Yorgunluk, çabuk yorulma baş ağrısı, aşırı sinirlilik ve düşünce, hafıza sisteminde bulanıklaşma görülür. Bu durumda ne yapmalıyız? Güne kahvaltı yaparak başlayın, gece boyunca aç olduğumuz için beyinin sabah enerjiye ihtiyaç vardır. Daha sonra gıda alımınızı gün içine yayarak 3 ana öğün, 3 ara öğün şeklinde az ve sık beslenerek yiyecekleri iyice çiğneyin, bol su için. Gıdalardan aldığımız tuz miktarı 6 gramı (1 tatlı kaşığı)geçmemelidir.

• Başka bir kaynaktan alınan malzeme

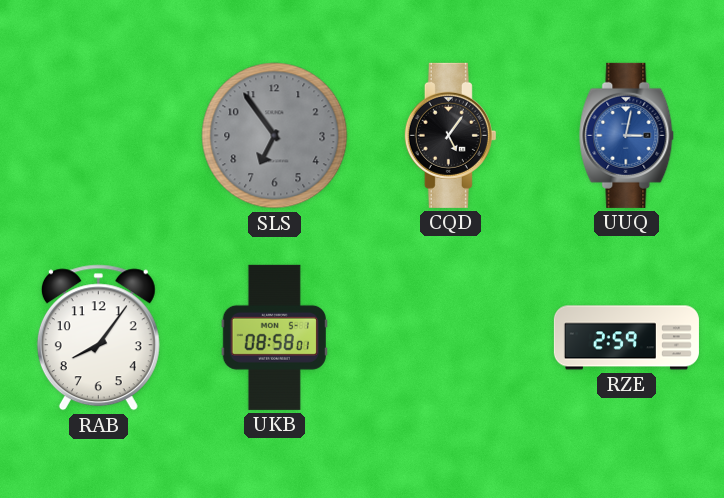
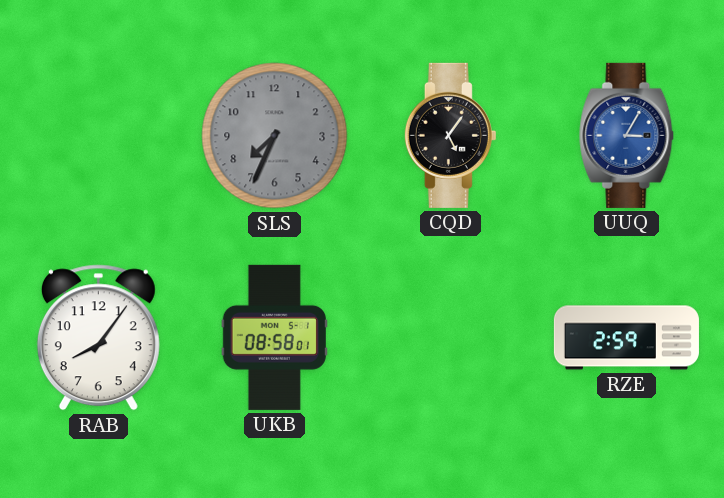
SLS: 6:54 -> 7:34
UUQ: 3:02 -> 3:05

Doğmuş yağ (dereyağı, yağ, kuyruk yağı) oranı yüksek besinleri az tüketin. Aşırı şekerli gıdalardan kaçınılmalı. Ay çiçek yağı soya. Fındık, zeytinyağı almaya dikkat edin. Yarım yağlı süt, yarım yağlı ev yapımı yoğurt, yağsız kırmızı et baklagiller balık ve tavuk eti tercih edilmeli. Uygun miktarlar da ceviz fındık ve badem mutlaka tüketilmelidir.

TROİD: 
Troid bezi, boynun ön kısmında yer alan ve salgıladığı hormonlarla vücut metabolizmasını düzenleyen endokrin bir organdır. En sık rastlanan hastalıkları. Troid hormonun üretimindeki dengesizliklerdir. Troid hormonları aşırı miktarda salgılandığında hipertroidizm, yetersiz miktarlarda salgılandığında ise hipotroidizm meydana gelir. Troid bezinin otoimmin sebeplerle iltihaplanmama troidit, bezin değişik sebeplerle büyümesine ise guatr adı verilir.